Inquinamento, condannati in cinque
Un anno ai titolari di una ferramenta e a coloro che li hanno aiutati a scaricare vernici e insetticidi in alcune frazioni
L’AQUILA. La Corte d’Appello ha condannato cinque persone a un anno di reclusione e ammenda (con i benefìci di legge) accusate, in concorso, di aver inquinato diversi siti dopo avervi depositato rifiuti pericolosi come solventi, insetticidi, colori e altri prodotti chimici. Si tratta di Giampiero Staffetti, Eliseo Staffetti, Marilena Staffetti, Mattia Moroni, Domenico Cialfi. Rispetto al primo grado c’è stata una sostanziale conferma, anche se per gli Staffetti va rilevata una lieve riduzione visto si è prescritto il capo B di imputazione, il reato di deposito.
Secondo l’accusa, Giampiero ed Eliseo Staffetti, che gestiscono un’avviata ferramenta, hanno dapprima depositato quel materiale in un magazzino. Essi, poi, con il contributo di Marilena e degli altri due imputati, accusati del trasporto, avrebbero lasciato quei materiali sul suolo comunale. In due terreni a San Giacomo sarebbero stati scaricati molti barattoli di vernice sia pieni che vuoti, ma anche delle bombolette spray. Stesso discorso per l’area ex Sercom a Pagliare di Sassa, Collebrincioni e a Onna, dove sono stati scaricati 4 metri cubi di barattoli pieni e vuoti. Tra l’altro molti di questi barattoli si sono rotti e i liquidi sono penetrati nel suolo.

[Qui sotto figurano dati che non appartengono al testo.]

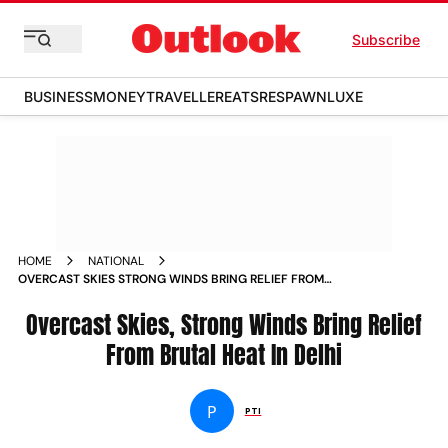
Subscribe
BUSINESS
MONEY
TRAVELLER
EATS
RESPAWN
LUXE
HOME
NATIONAL
OVERCAST SKIES STRONG WINDS BRING RELIEF FROM
BRUTAL HEAT IN DELHI NEWS
Overcast Skies, Strong Winds Bring Relief
From Brutal Heat In Delhi
P
PTI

I fatti si sono svolti tra i 2013 e il 2014. Il Comune si è costituito in giudizio tramite l’avvocato Andrea Liberatore, che ha chiesto la condanna dei sospettati parlando di «incuria e generalizzata illegalità» in analogia con la richiesta del Pg, Ettore Picardi. Il Comune chiederà i danni in sede civile anche sulla scorta di una provvisionale di 70mila euro accordata nel precedente giudizio. Gli imputati sono stati assistiti dagli avvocati Paolo Vecchioli, Alessandra Spadolini, Iole Maggitti, Francesco Valentini.
Motivazioni entro fine maggio per permettere ai legali il ricorso in Cassazione.